Aneska yang merasa ditatap seperti itu, langsung merasa malu. Wajahnya merah merona, pandanganya langsung dialihkan ke hamparan sawah yang ada disampingnya.

"Aneska," panggil Damar. "Aku ingin tahu tentang jawabanmu atas pertanyaanku tempo hari itu," kata Damar. "Bagaimana?"

Jantung Aneska langsung berdegup kencang, tangannya yang sedang memegang jok sepeda terasa sedikit gemetar. Gugup, itu yang Aneska rasakan sekarang. Kakinya seperti jelly yang tidak bertulang.

"Aneska," panggil Damar. "Kenapa diam saja? Aku sudah memberi kamu cukup waktu atas pertanyaanku dulu. Bagaimana?"

"Pertanyaan yang mana?" tanya Aneska pura-pura.

"Kalau kamu lupa, berarti kamu tidak memikirkannya," kata Damar, tatapannya tidak lepas melihat wajah Aneska yang malu-malu.

"Aku ---," Aneska tidak meneruskan ucapannya, bingung bagaimana mengatakannya.

"Kenapa?" tanya Damar.

"Aku tidak tahu harus menjawab apa," kata Aneska membuang muka.

"Kenapa harus bingung? Bukankah jawabannya hanya hatimu yang tahu. Ikuti yang ada dihatimu," kata Damar menatap Aneska walau pun yang ditatapnya melihat ke tempat lain. "Aku tidak mau ada keterpaksaan."

Aneska menunduk, membaca hatinya sendiri tentang perasaannya pada Damar. Dirinya menyukai Damar sebagai teman atau ada perasaan lain?

"Aneska," panggil Damar. "Jawab."

"Aku ---," kata Aneska mengangkat wajahnya melihat Damar tapi tiba-tiba terdengar suara seseorang memanggil namanya.

"Aneska," panggilnya.

Aneska dan Damar langsung melihat ke arah samping.

"Ervin?" tanya Aneska, melihat Ervin sedang berlari kecil menghampiri dirinya.

Damar yang sedang duduk di atas motornya langsung turun dan berdiri begitu melihat Ervin. "Pak Ervin."

Ervin berdiri di depan mereka berdua, tersenyum melihat keduanya. "Sedang apa kalian di sini?" tanyanya.

"Pak Ervin," kata Damar mengangguk hormat.

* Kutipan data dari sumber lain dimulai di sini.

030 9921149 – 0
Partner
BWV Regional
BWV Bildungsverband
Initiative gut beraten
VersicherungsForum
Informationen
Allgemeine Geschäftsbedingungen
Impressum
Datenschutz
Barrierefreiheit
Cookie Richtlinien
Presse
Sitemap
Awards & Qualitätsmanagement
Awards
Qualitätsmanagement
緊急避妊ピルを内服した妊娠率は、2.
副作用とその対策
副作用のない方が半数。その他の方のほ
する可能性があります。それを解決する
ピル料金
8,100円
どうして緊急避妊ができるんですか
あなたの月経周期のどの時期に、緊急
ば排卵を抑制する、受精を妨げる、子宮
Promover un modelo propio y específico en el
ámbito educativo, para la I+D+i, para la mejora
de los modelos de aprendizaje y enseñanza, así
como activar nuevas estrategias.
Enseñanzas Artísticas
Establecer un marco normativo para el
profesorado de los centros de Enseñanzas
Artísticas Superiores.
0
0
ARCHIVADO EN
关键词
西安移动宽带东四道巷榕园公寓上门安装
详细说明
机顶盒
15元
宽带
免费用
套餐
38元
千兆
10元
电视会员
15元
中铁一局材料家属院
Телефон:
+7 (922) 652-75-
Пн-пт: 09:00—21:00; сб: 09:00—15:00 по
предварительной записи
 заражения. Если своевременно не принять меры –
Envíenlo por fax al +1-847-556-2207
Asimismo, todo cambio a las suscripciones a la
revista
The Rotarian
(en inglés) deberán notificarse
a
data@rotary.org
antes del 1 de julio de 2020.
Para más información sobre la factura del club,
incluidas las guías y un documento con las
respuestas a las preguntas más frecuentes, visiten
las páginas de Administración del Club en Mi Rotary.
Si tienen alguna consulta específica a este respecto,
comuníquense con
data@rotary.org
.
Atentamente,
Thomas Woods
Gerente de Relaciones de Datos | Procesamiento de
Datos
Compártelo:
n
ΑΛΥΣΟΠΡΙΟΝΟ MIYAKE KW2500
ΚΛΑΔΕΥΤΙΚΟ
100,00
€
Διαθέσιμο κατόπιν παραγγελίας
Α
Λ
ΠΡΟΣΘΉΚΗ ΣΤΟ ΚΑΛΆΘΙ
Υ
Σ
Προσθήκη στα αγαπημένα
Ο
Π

Ervin melihat Damar. "Aku tahu siapa kamu. Bukankah kamu yang kemarin mengatur acara di Sekolah itu?"

"Iya Pak," jawab Damar.

"Kalian satu kelas?" tanya Ervin.

"Tidak, kami berbeda kelas," jawab Damar. "Bapak habis olahraga?" tanya Damar melihat pakaian yang dikenakan Ervin.

"Iya, lari pagi saja. Melihat pemandangan di Desa ini," jawab Ervin melihat Aneska yang hanya berdiri saja dibelakang Damar.

"Aku pikir Bapak sudah kembali ke kota," kata Damar.